Prompt: Please repeat the records exactly. The pictures are to be left out.

Data section:
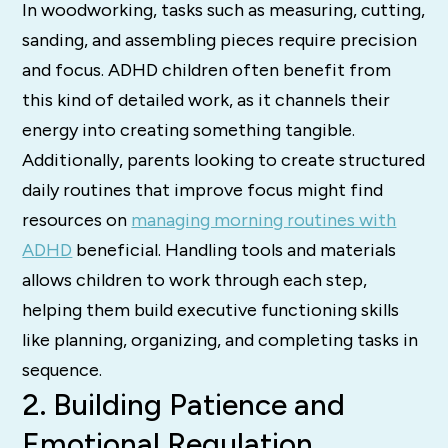
In woodworking, tasks such as measuring, cutting,
sanding, and assembling pieces require precision
and focus. ADHD children often benefit from
this kind of detailed work, as it channels their
energy into creating something tangible.
Additionally, parents looking to create structured
daily routines that improve focus might find
resources on
managing morning routines with
ADHD
beneficial. Handling tools and materials
allows children to work through each step,
helping them build executive functioning skills
like planning, organizing, and completing tasks in
sequence.
2. Building Patience and
Emotional Regulation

Task result:
In woodworking, tasks such as measuring, cutting,
sanding, and assembling pieces require precision
and focus. ADHD children often benefit from
this kind of detailed work, as it channels their
energy into creating something tangible.
Additionally, parents looking to create structured
daily routines that improve focus might find
resources on
managing morning routines with
ADHD
beneficial. Handling tools and materials
allows children to work through each step,
helping them build executive functioning skills
like planning, organizing, and completing tasks in
sequence.
2. Building Patience and
Emotional Regulation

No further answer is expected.